Researchers find the key to AI's learning power—an inbuilt, special kind of Occam's razor. This is a scientific-sounding article but is fairly high level. I haven't gone deep into the underlying research, but the concept described makes some intuitive sense. When neural networks are trained they are essentially being driven to approximate the functions and patterns in their training data. The paper argues that as networks get bigger (more parameters) they could make functions more and more intricate (overfitting), but they often still find simpler, more general functions. It's unclear why this is, but the hypothesis presented is that the real world in fact has simplified patterns that can be discovered and that we often don't see. This is intuitively true (even obvious), but what is that the parameters that govern learning need to be finely tuned with the prevalence of data patterns to function.

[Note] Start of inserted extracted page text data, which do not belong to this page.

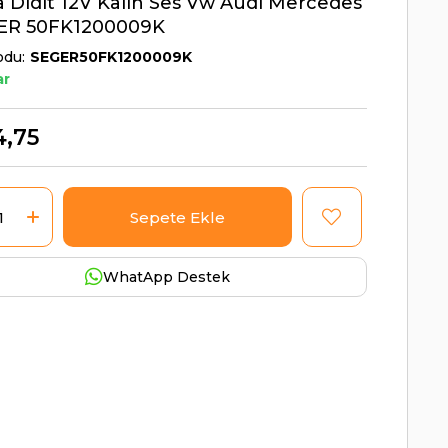
 Didit 12V Kalın Ses Vw Audi Mercedes
GER 50FK1200009K
odu
SEGER50FK1200009K
ar
4,75
WhatApp Destek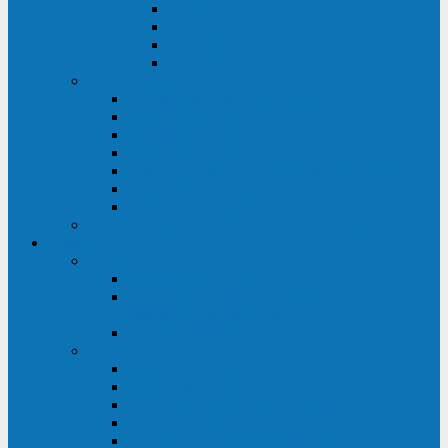
ABF
AB
HRL-W
HR / HRL
Опции для ИБП
Распределители питания (PDU)
Модули байпаса
Батарейные кабинеты
Монтажные комплекты
Карты управления и датчики контроля
Батарейные модули
Кабели и переходники
Запасные части, инструменты и принадлежности
Сервис-центр
АКБ
Обслуживание АКБ
Контрольно-тренировочный цикл
аккумуляторных батарей
Замена аккумуляторов в ИБП
ДГУ
Модернизация ДГУ
Мониторинг ДГУ
Испытание ДГУ под нагрузкой
Проектирование ДГУ
Поставка дизельных электростанций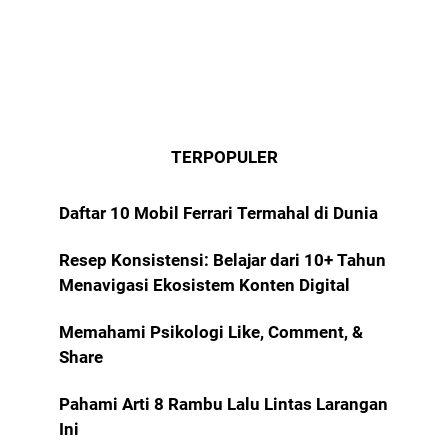
TERPOPULER
Daftar 10 Mobil Ferrari Termahal di Dunia
Resep Konsistensi: Belajar dari 10+ Tahun
Menavigasi Ekosistem Konten Digital
Memahami Psikologi Like, Comment, &
Share
Pahami Arti 8 Rambu Lalu Lintas Larangan
Ini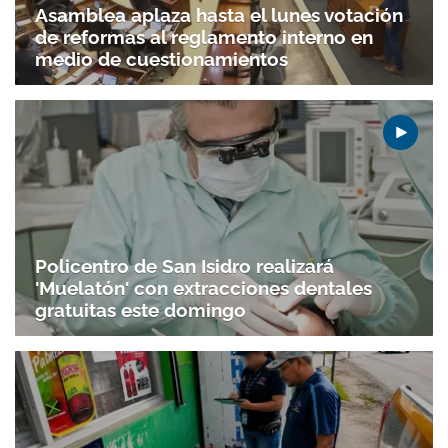
Asamblea aplaza hasta el lunes votación
de reformas al reglamento interno en
medio de cuestionamientos
Policentro de San Isidro realizará
'Muelatón' con extracciones dentales
gratuitas este domingo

As an additional tip for the week, I enjoyed this deep dive tour into AI model inference on the Latent Space podcast. It definitely gets into detailed territory, but it's high value in what it takes to actually serve up a model: Everything you need to run Mission Critical Inference (ft. DeepSeek v3 + SGLang).

Lastly, for more general reading, Ray Dalio has dropped a series of posts on big country debt crises, that are well worth reading. Whether you agree with his reasoning or not, there's a lot to think about.

Wishing you a great weekend and week!